Updated March 14, 2019
Open time and set time are two key processing parameters for EVA-based hot melt adhesives (HMA) which will significantly affect the extent of instantaneous bonding and eventual fracture energy. It is not necessary to offer long open time and fast set time for any application. The optimum open time and set time are determined by the application system, the actual bonding process, and bonded substrates.
- Open time is the time after an adhesive is applied during which a serviceable bond can be made. Many factors affect open time, including temperature, substrate, adhesive, and amount of adhesive applied.
- Set time is the time it takes to form an acceptable bond when two or more substrates are combined with an adhesive.
It is easy to define open time and set time described above. In most HMA labs, however, the open time and set time are often determined by touch, which is a very fast but subjective test.

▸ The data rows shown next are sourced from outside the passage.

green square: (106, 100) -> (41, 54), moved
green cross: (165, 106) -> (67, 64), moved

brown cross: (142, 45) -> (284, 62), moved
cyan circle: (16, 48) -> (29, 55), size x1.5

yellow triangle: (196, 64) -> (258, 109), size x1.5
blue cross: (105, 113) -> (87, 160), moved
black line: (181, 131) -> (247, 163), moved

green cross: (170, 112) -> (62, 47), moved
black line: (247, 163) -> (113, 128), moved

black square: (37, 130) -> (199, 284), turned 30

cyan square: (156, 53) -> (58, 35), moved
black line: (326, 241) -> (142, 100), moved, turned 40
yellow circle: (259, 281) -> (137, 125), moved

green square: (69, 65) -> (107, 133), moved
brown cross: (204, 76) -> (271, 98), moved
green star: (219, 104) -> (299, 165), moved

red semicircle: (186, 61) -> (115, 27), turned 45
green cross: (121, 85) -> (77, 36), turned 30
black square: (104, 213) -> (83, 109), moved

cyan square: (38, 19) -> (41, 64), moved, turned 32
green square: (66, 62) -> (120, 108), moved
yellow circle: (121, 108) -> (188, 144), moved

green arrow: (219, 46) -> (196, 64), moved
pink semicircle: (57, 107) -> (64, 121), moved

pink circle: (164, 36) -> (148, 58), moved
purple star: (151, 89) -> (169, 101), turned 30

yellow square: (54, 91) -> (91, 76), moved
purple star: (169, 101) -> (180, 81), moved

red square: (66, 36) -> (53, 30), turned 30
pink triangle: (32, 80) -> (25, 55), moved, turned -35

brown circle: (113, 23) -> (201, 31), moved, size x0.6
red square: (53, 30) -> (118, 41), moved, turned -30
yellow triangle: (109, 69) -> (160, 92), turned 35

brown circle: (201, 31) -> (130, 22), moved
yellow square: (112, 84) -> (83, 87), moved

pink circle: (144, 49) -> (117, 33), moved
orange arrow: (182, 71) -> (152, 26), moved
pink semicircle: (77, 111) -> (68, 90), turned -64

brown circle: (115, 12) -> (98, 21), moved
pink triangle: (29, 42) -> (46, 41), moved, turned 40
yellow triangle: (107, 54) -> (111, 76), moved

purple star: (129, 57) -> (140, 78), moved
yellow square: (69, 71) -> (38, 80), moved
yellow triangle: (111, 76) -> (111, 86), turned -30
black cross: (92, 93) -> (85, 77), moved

Test methods are described as follows.
- Completely melt an HMA in a beaker at 325F.
- Dip a glass rod inside the molten adhesive until it reaches the equilibrium temperature.
- Remove the glass rod from the beaker and immediately apply a thin layer of adhesive on a piece of paper.

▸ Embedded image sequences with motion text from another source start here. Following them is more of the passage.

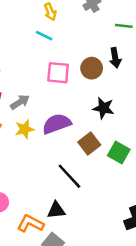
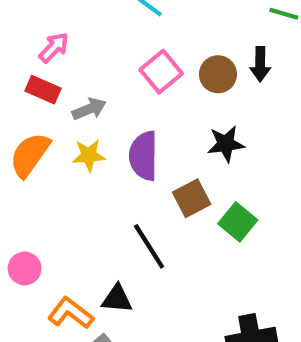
pink square: (58, 73) -> (161, 72), turned 35
black star: (104, 108) -> (226, 144), turned -30
purple semicircle: (57, 124) -> (144, 156), turned -80

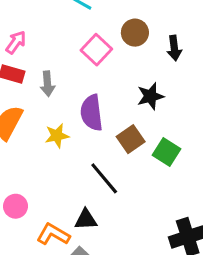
black arrow: (260, 64) -> (174, 48), moved
brown circle: (218, 74) -> (135, 33), moved
gray arrow: (89, 109) -> (47, 84), turned 115
yellow star: (89, 155) -> (57, 136), moved

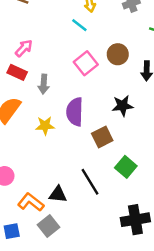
green square: (167, 152) -> (126, 167), moved
black line: (104, 178) -> (90, 182), moved

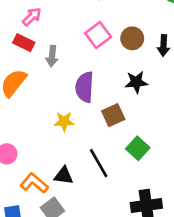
brown circle: (118, 54) -> (132, 38), moved
yellow star: (45, 126) -> (64, 122), moved

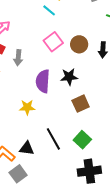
black star: (136, 82) -> (69, 77), moved
brown square: (113, 115) -> (81, 104), moved
green square: (138, 148) -> (82, 140), moved

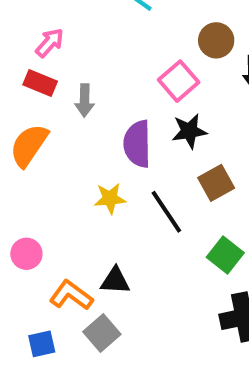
pink square: (53, 42) -> (179, 81), moved
brown circle: (79, 44) -> (216, 40), moved
black line: (53, 139) -> (166, 212), moved

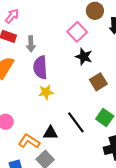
black star: (189, 131) -> (84, 57), turned 30
purple semicircle: (137, 144) -> (40, 67), moved
black line: (166, 212) -> (76, 122), moved

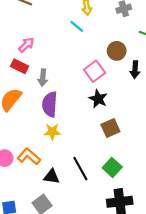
orange L-shape: (29, 141) -> (29, 156), moved

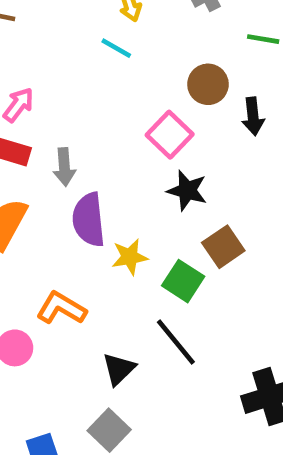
yellow star: (52, 132) -> (130, 257), moved
orange L-shape: (29, 156) -> (61, 308), moved
green square: (112, 167) -> (183, 281), moved
black triangle: (52, 176) -> (119, 369), turned -42

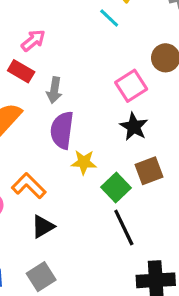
black line: (176, 342) -> (124, 227), moved
black triangle: (119, 369) -> (43, 227), moved

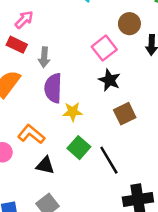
green square: (116, 188) -> (79, 148), moved
black triangle: (43, 227) -> (45, 165), turned 48

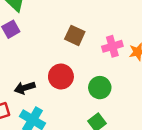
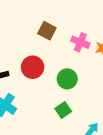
pink cross: (112, 46) -> (80, 42), turned 36

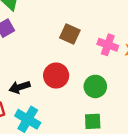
green square: (63, 110) -> (93, 121), turned 35

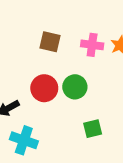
green circle: (95, 86) -> (75, 87), moved

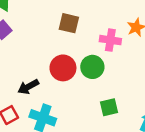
pink cross: (92, 45) -> (110, 40), moved

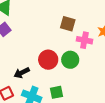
brown square: (69, 23) -> (68, 24), moved
green square: (109, 107) -> (57, 92), moved

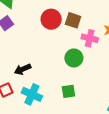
red circle: (48, 60) -> (51, 19), moved
green square: (57, 92) -> (68, 91), moved

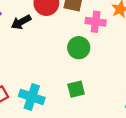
black arrow: (23, 69) -> (21, 22), moved

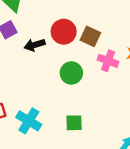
green circle: (79, 48) -> (71, 73), moved

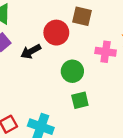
brown square: (90, 36) -> (82, 16), moved
green square: (74, 123) -> (80, 100), moved

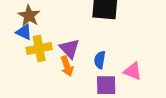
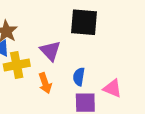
purple triangle: (69, 49) -> (50, 51), moved

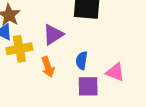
purple triangle: (50, 51) -> (53, 35), turned 40

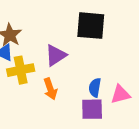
blue semicircle: (82, 60) -> (95, 88), moved
pink triangle: (115, 72) -> (120, 94), turned -36

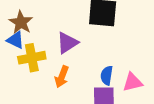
orange arrow: (50, 89) -> (62, 77), turned 40

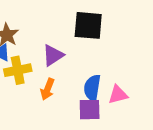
blue semicircle: (107, 75) -> (92, 88), size x1.4

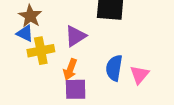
pink triangle: (118, 95) -> (139, 75), turned -36
purple square: (90, 110) -> (76, 89), moved

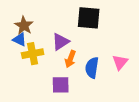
orange arrow: (70, 69) -> (70, 59), moved
pink triangle: (139, 75) -> (120, 62), moved

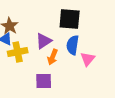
pink triangle: (120, 62) -> (88, 59), moved
blue semicircle: (92, 68) -> (73, 45), moved

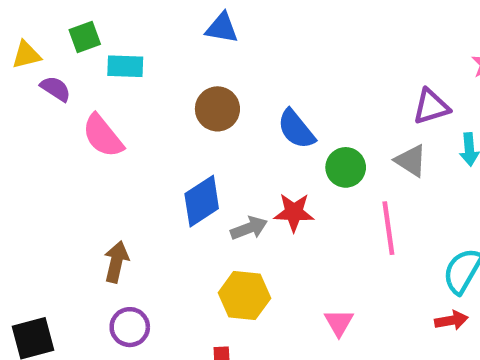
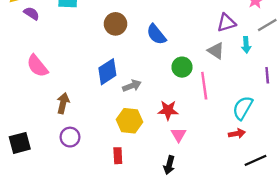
pink semicircle: (103, 136) -> (37, 66), moved
green circle: (346, 167) -> (182, 67), moved
red star: (294, 212) -> (168, 110), moved

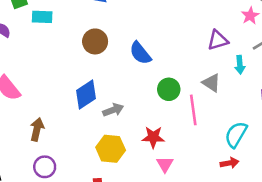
gray triangle: (216, 51) -> (211, 83), moved

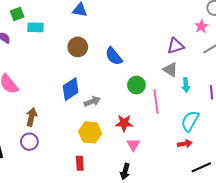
cyan arrow: (240, 65) -> (186, 85), moved
gray triangle: (211, 83) -> (170, 70), moved
purple circle: (45, 167) -> (29, 142), moved

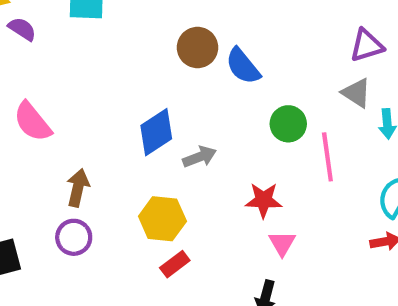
brown circle: (78, 47) -> (197, 47), moved
yellow hexagon: (90, 132) -> (162, 219), moved
red rectangle: (80, 163) -> (175, 264), moved, turned 56

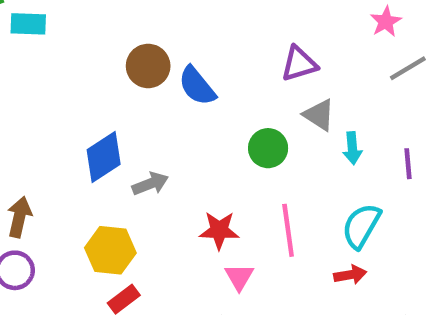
purple triangle: (367, 45) -> (299, 64), moved
green circle: (288, 124) -> (268, 148), moved
pink line: (327, 157) -> (288, 230), moved

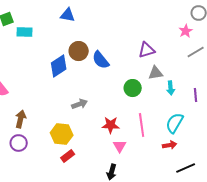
gray triangle: (319, 115) -> (156, 73), turned -42
blue diamond: (104, 157) -> (59, 66), moved

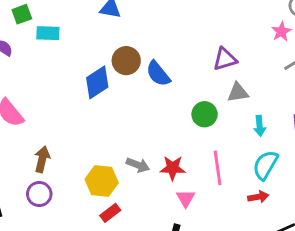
cyan arrow: (171, 88) -> (260, 126), moved
gray arrow: (80, 104) -> (138, 165), moved, turned 42

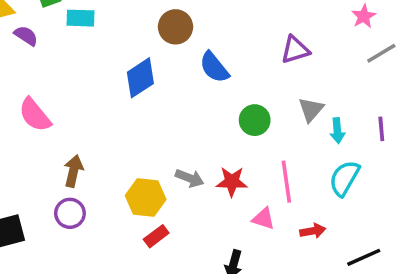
brown circle: (126, 61) -> (175, 27), moved
gray triangle: (238, 92) -> (311, 110), moved, turned -40
green circle: (205, 114) -> (255, 120), moved
red arrow: (258, 197) -> (313, 231), moved
pink triangle: (186, 198) -> (263, 219), moved, turned -42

- Immediately press fingers on the adhesive film and count the time in seconds until fingerprint and separation force is diminished.

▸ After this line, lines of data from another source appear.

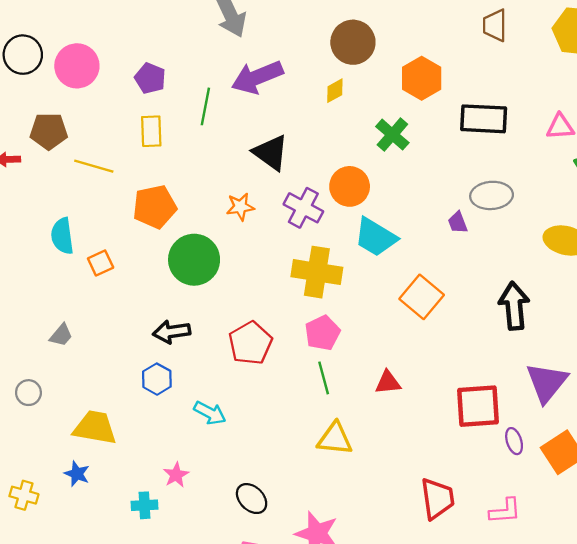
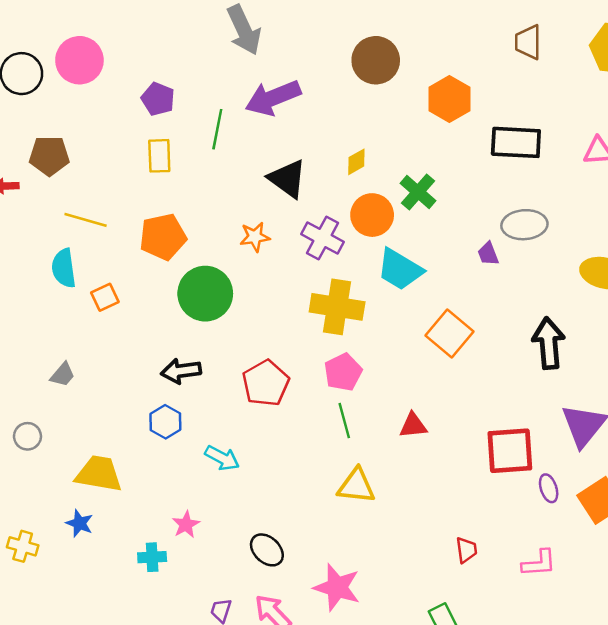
pink circle: (77, 66) -> (79, 60), moved
yellow diamond: (335, 91) -> (356, 162), moved
green cross: (392, 135) -> (418, 192), moved
yellow line: (94, 166) -> (86, 220), moved
red trapezoid: (437, 499) -> (466, 550), size x0.6

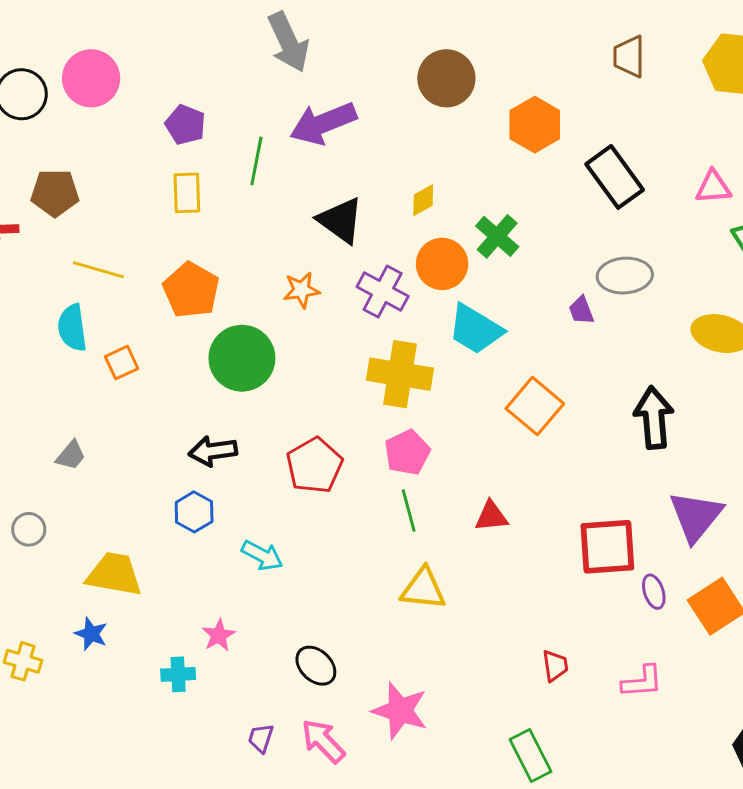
black rectangle: (516, 142) -> (615, 177), turned 51
orange pentagon: (163, 237) -> (191, 290), turned -30

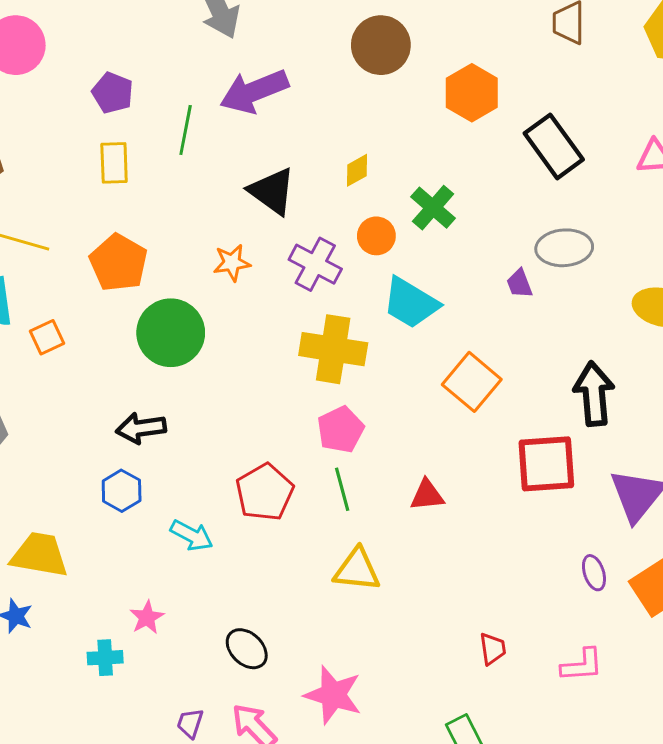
orange circle: (442, 264) -> (376, 236), size x0.7
red pentagon: (314, 466) -> (265, 492), moved
red square: (607, 547) -> (546, 464), moved

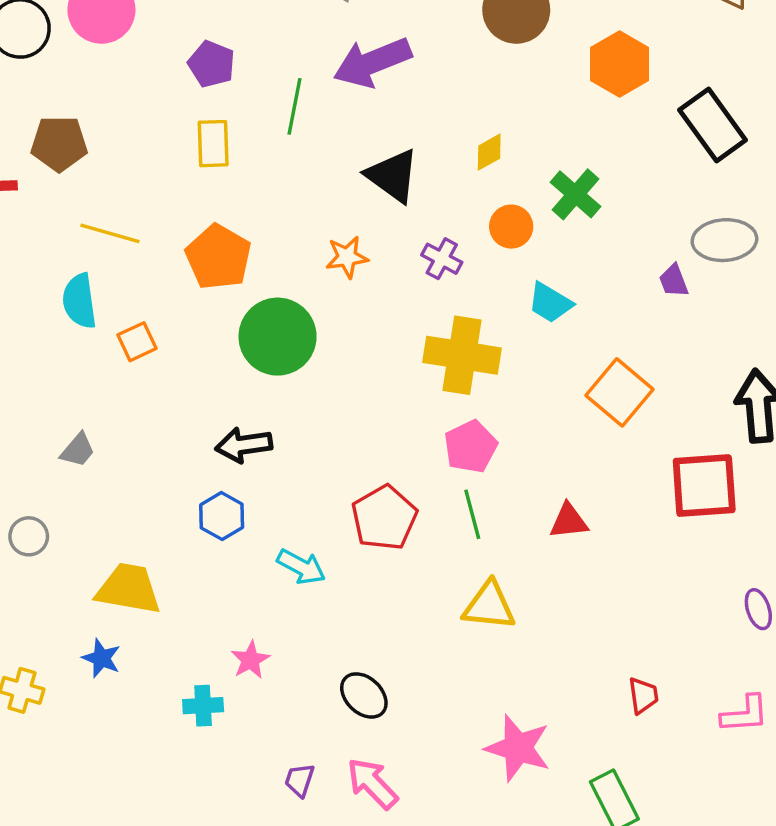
purple cross: (315, 264) -> (442, 259), size x0.7
cyan trapezoid: (411, 303) -> (550, 303), size x0.7
pink star: (333, 695) -> (518, 748), moved

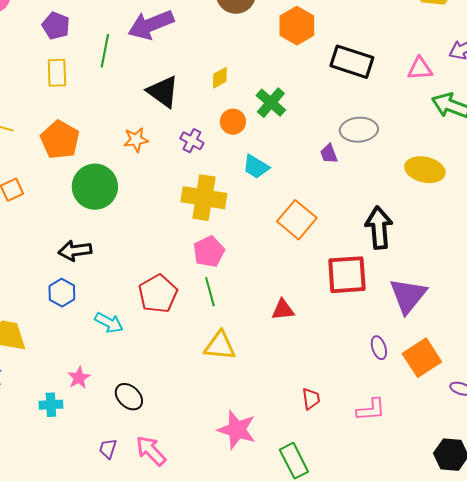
black rectangle: (713, 125) -> (352, 62), turned -36
red triangle: (569, 521) -> (283, 310), moved
black ellipse: (364, 695) -> (129, 397), moved

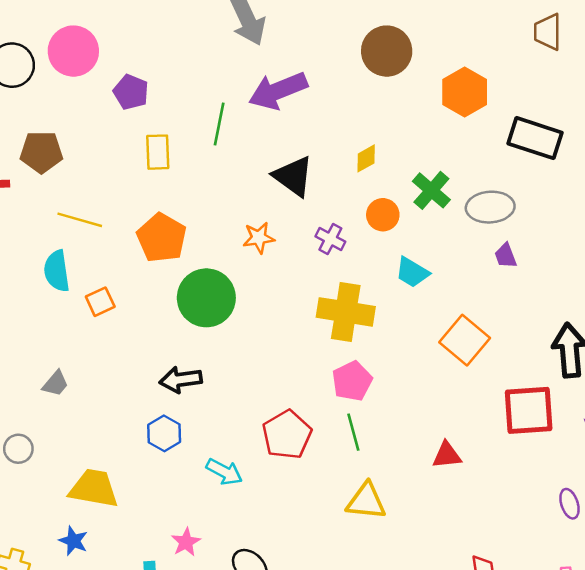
purple pentagon: (56, 26) -> (131, 92), moved
gray ellipse: (359, 130) -> (490, 207), moved

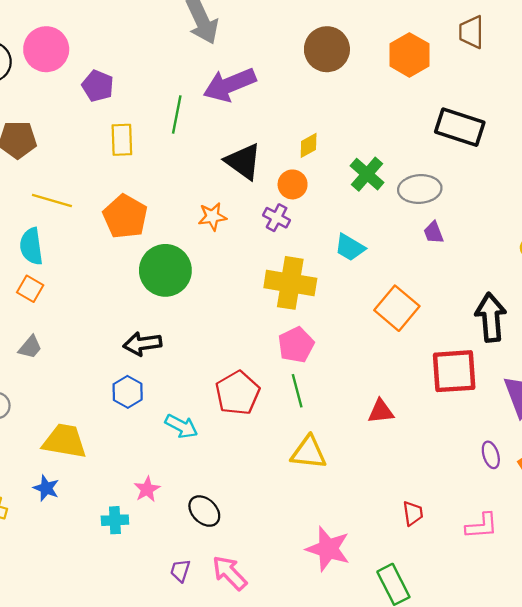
orange hexagon: (465, 92) -> (409, 55), moved
orange circle: (383, 215) -> (293, 184), moved
orange square: (100, 302) -> (30, 289), moved, turned -35

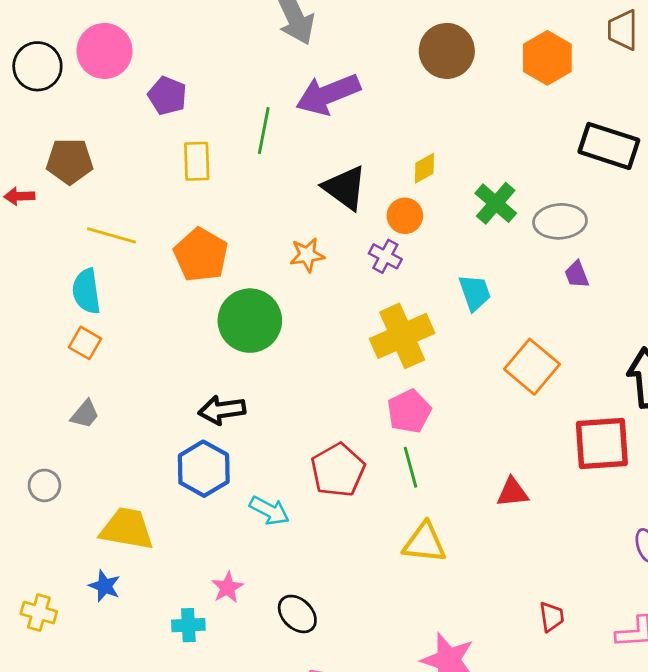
cyan trapezoid: (350, 247) -> (475, 293), turned -140
yellow cross: (290, 283) -> (402, 336), turned -33
blue hexagon: (128, 392) -> (204, 469), size x1.4

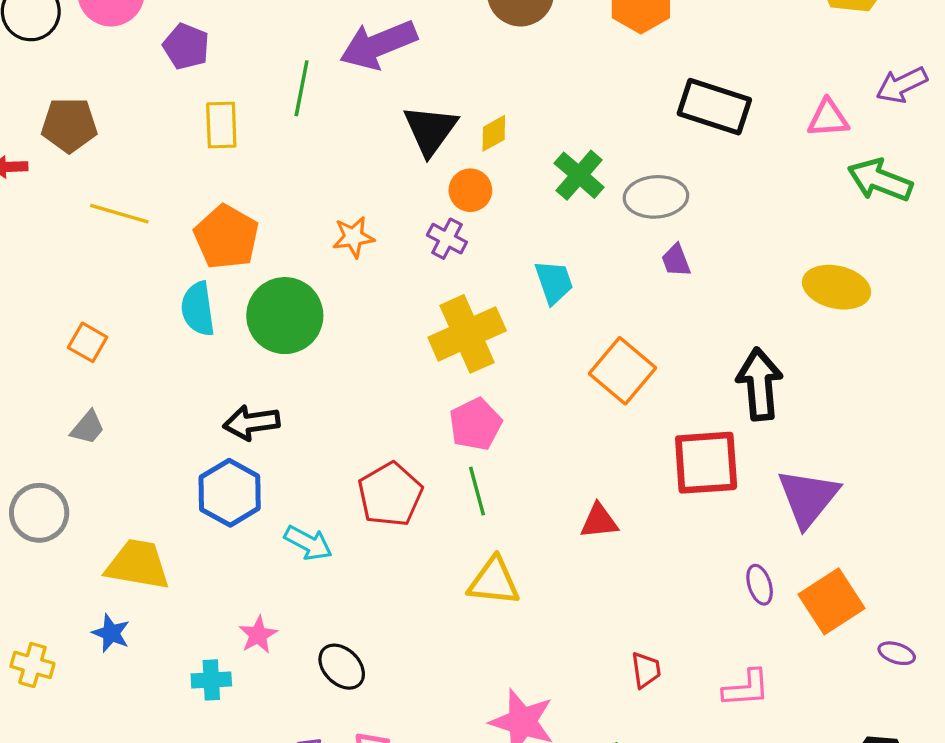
black triangle: (345, 188) -> (430, 130), moved, turned 30
cyan semicircle: (86, 291) -> (198, 309), moved
gray circle: (44, 485) -> (39, 513), size x1.5

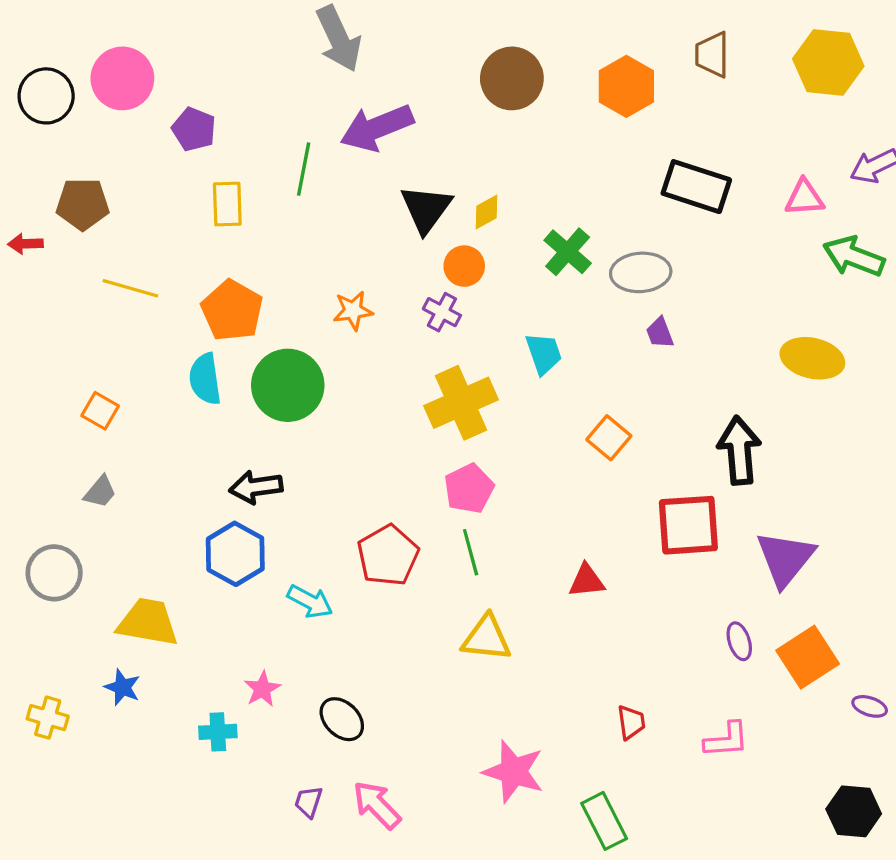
orange square: (623, 371) -> (609, 438), size x0.7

- Those fingerprint numbers are recorded as open time.
- Completely melt an HMA in a beaker or a jar at 325F.
- Tilt the beaker or jar and pour a long bead of HMA on a piece of Kraft paper.
- Laminate another piece of Kraft paper on the top of the coated one immediately.
- Slowly separate the two pieces of paper and count the time when one of the Kraft paper is torn. Record the time required to tear the paper as set time.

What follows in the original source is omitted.